**Instructions to follow**
The finished copy must match the records exactly, except that it contains no pictures.

(Extracted page text data)
· · · · · · ·
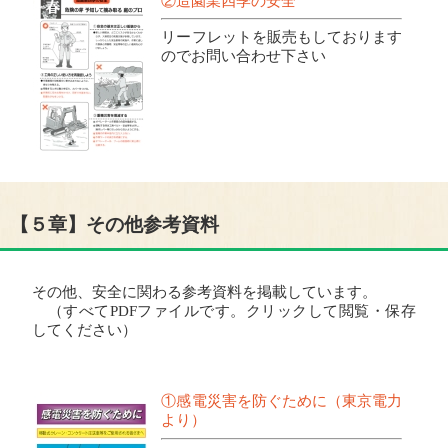
②造園業四季の安全
リーフレットを販売もしております
のでお問い合わせ下さい
【５章】その他参考資料
その他、安全に関わる参考資料を掲載しています。
（すべてPDFファイルです。クリックして閲覧・保存
してください）
①感電災害を防ぐために（東京電力
より）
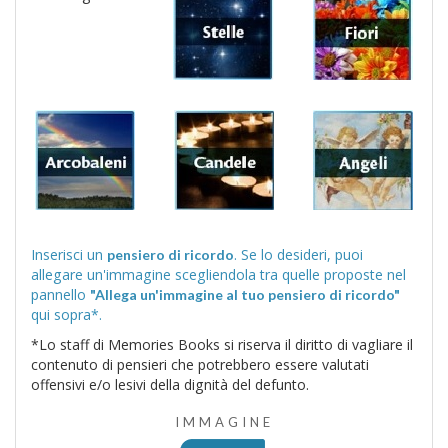
Inserisci un
. Se lo desideri, puoi
pensiero di ricordo
allegare un'immagine scegliendola tra quelle proposte nel
pannello
"Allega un'immagine al tuo pensiero di ricordo"
qui sopra*.
*Lo staff di Memories Books si riserva il diritto di vagliare il
contenuto di pensieri che potrebbero essere valutati
offensivi e/o lesivi della dignità del defunto.
IMMAGINE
· · · · · · ·
**Response box**
②造園業四季の安全
リーフレットを販売もしております
のでお問い合わせ下さい
【５章】その他参考資料
その他、安全に関わる参考資料を掲載しています。
（すべてPDFファイルです。クリックして閲覧・保存
してください）
①感電災害を防ぐために（東京電力
より）
Inserisci un
. Se lo desideri, puoi
pensiero di ricordo
allegare un'immagine scegliendola tra quelle proposte nel
pannello
"Allega un'immagine al tuo pensiero di ricordo"
qui sopra*.
*Lo staff di Memories Books si riserva il diritto di vagliare il
contenuto di pensieri che potrebbero essere valutati
offensivi e/o lesivi della dignità del defunto.
IMMAGINE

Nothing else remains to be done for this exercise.